29 de agosto: Dia Nacional da Visibilidade Lésbica

No dia 29 de agosto é comemorado o Dia da Visibilidade Lésbica no Brasil. A data é fruto de um evento realizado em 2006, o 1º Seminário Nacional de Lésbicas, no qual discutiu-se a importância da visibilidade para a promoçâo do respeito e inibir violências.

Em todo o país, movimentos sociais de direitos humanos promovem debates e reflexões acerca da mulher lésbica.  A invisibilidade contribui para a banalização, esteriotipação e perpetuação de discriminações, uma vez que pouco ou nada se propõe exclusivamente para as lésbicas no sentido de políticas públicas ou projetos.

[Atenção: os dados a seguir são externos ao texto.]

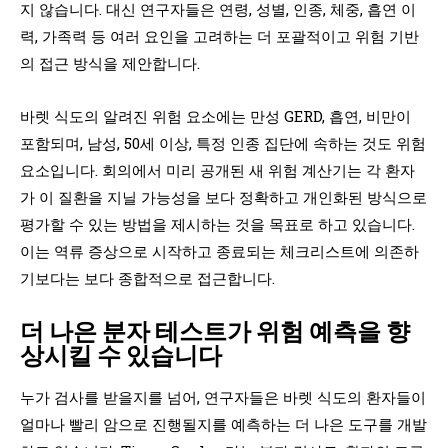
지 않습니다. 대신 연구자들은 연령, 성별, 인종, 체중, 흡연 이
력, 가족력 등 여러 요인을 고려하는 더 포괄적이고 위험 기반
의 접근 방식을 제안합니다.
바렛 식도의 알려진 위험 요소에는 만성 GERD, 흡연, 비만이
포함되며, 남성, 50세 이상, 특정 인종 집단에 속하는 것도 위험
요소입니다. 회의에서 미리 공개된 새 위험 계산기는 각 환자
가 이 질환을 지닐 가능성을 보다 정확하고 개인화된 방식으로
평가할 수 있는 방법을 제시하는 것을 목표로 하고 있습니다.
이는 역류 증상으로 시작하고 종료되는 체크리스트에 의존하
기보다는 보다 종합적으로 접근합니다.
더 나은 분자 테스트가 위험 예측을 향
상시킬 수 있습니다
누가 검사를 받을지를 넘어, 연구자들은 바렛 식도의 환자들이
얼마나 빨리 암으로 진행될지를 예측하는 더 나은 도구를 개발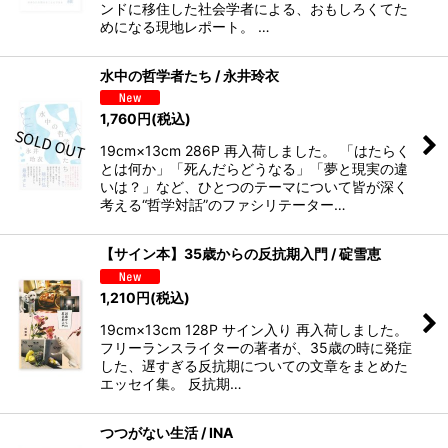
ンドに移住した社会学者による、おもしろくてた
めになる現地レポート。 …
水中の哲学者たち / 永井玲衣
1,760
円
(税込)
19cm×13cm 286P 再入荷しました。 「はたらく
とは何か」「死んだらどうなる」「夢と現実の違
いは？」など、ひとつのテーマについて皆が深く
考える“哲学対話”のファシリテーター…
【サイン本】35歳からの反抗期入門 / 碇雪恵
1,210
円
(税込)
19cm×13cm 128P サイン入り 再入荷しました。
フリーランスライターの著者が、35歳の時に発症
した、遅すぎる反抗期についての文章をまとめた
エッセイ集。 反抗期…
つつがない生活 / INA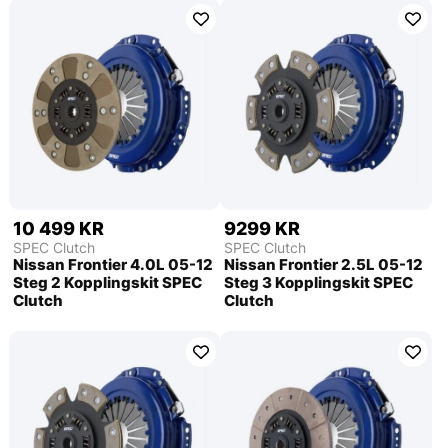
10 499 KR
9299 KR
SPEC Clutch
SPEC Clutch
Nissan Frontier 4.0L 05-12
Nissan Frontier 2.5L 05-12
Steg 2 Kopplingskit SPEC
Steg 3 Kopplingskit SPEC
Clutch
Clutch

 Intituições de saúde compreendem a importância de prevenção de DST’s e promovem discussões e eventos de conscientização para a prevenção em heterossexuais e gays, pouco se fala sobre as formas de prevenção para as mulheres lésbicas. Esse evento ocorre a uma estutura machista em que o sexo lésbico é negligenciado  e muitas vezes nao é considerado sexo. Os materiais de informação e prevenção para lésbicas não são distribuídos gratuitamente em postos de saúde, tampouco discutidos abertamente para informar a população e quebrar tabus.

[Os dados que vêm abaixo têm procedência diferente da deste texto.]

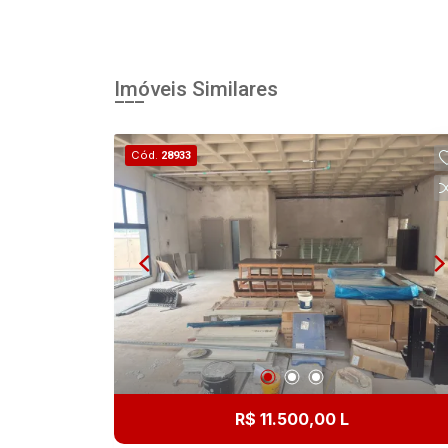
Imóveis Similares
Cód.
28933
R$ 11.500,00 L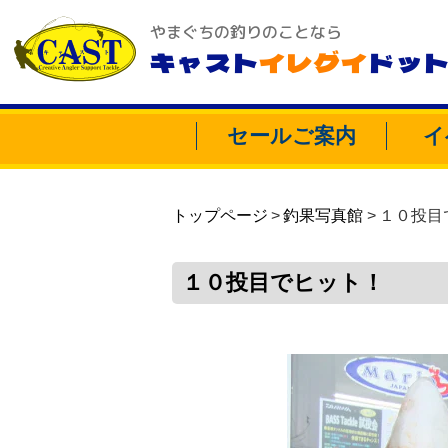
やまぐちの釣りのことなら
キャスト
イレグイ
ドッ
セールご案内
イ
トップページ
釣果写真館
１０投目
１０投目でヒット！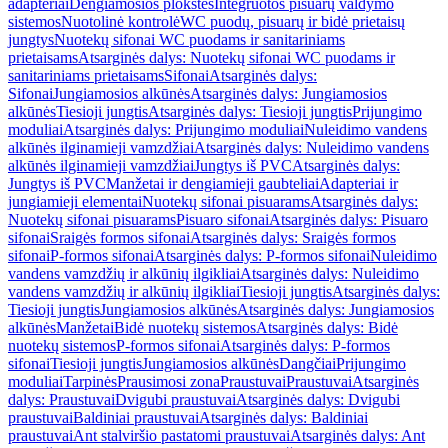
adapteriai
Dengiamosios plokštės
Integruotos pisuarų valdymo
sistemos
Nuotolinė kontrolė
WC puodų, pisuarų ir bidė prietaisų
jungtys
Nuotekų sifonai WC puodams ir sanitariniams
prietaisams
Atsarginės dalys: Nuotekų sifonai WC puodams ir
sanitariniams prietaisams
Sifonai
Atsarginės dalys:
Sifonai
Jungiamosios alkūnės
Atsarginės dalys: Jungiamosios
alkūnės
Tiesioji jungtis
Atsarginės dalys: Tiesioji jungtis
Prijungimo
moduliai
Atsarginės dalys: Prijungimo moduliai
Nuleidimo vandens
alkūnės ilginamieji vamzdžiai
Atsarginės dalys: Nuleidimo vandens
alkūnės ilginamieji vamzdžiai
Jungtys iš PVC
Atsarginės dalys:
Jungtys iš PVC
Manžetai ir dengiamieji gaubteliai
Adapteriai ir
jungiamieji elementai
Nuotekų sifonai pisuarams
Atsarginės dalys:
Nuotekų sifonai pisuarams
Pisuaro sifonai
Atsarginės dalys: Pisuaro
sifonai
Sraigės formos sifonai
Atsarginės dalys: Sraigės formos
sifonai
P-formos sifonai
Atsarginės dalys: P-formos sifonai
Nuleidimo
vandens vamzdžių ir alkūnių ilgikliai
Atsarginės dalys: Nuleidimo
vandens vamzdžių ir alkūnių ilgikliai
Tiesioji jungtis
Atsarginės dalys:
Tiesioji jungtis
Jungiamosios alkūnės
Atsarginės dalys: Jungiamosios
alkūnės
Manžetai
Bidė nuotekų sistemos
Atsarginės dalys: Bidė
nuotekų sistemos
P-formos sifonai
Atsarginės dalys: P-formos
sifonai
Tiesioji jungtis
Jungiamosios alkūnės
Dangčiai
Prijungimo
moduliai
Tarpinės
Prausimosi zona
Praustuvai
Praustuvai
Atsarginės
dalys: Praustuvai
Dvigubi praustuvai
Atsarginės dalys: Dvigubi
praustuvai
Baldiniai praustuvai
Atsarginės dalys: Baldiniai
praustuvai
Ant stalviršio pastatomi praustuvai
Atsarginės dalys: Ant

O Dia Nacional da Visibilidade Lésbica é um marco que destaca a existência das lésbicas enquanto mulheres que pagam impostos, trabalham,  estudam, votam,  têm filhos, existem! Além da negligência médica, mulheres lésbicas lidam diariamente com uma sociedade que as torna objeto de fetiche masculino, que as banaliza enquanto ser humano, como pessoas que subvertem uma ordem vigente de heterossexualidade e submissão masculina e que dissemina violências tais como “estupro corretivo” para que mulheres lésbicas tornem-se assim heterossexuais e possam servir a uma estrutura patraiarcal de submissão.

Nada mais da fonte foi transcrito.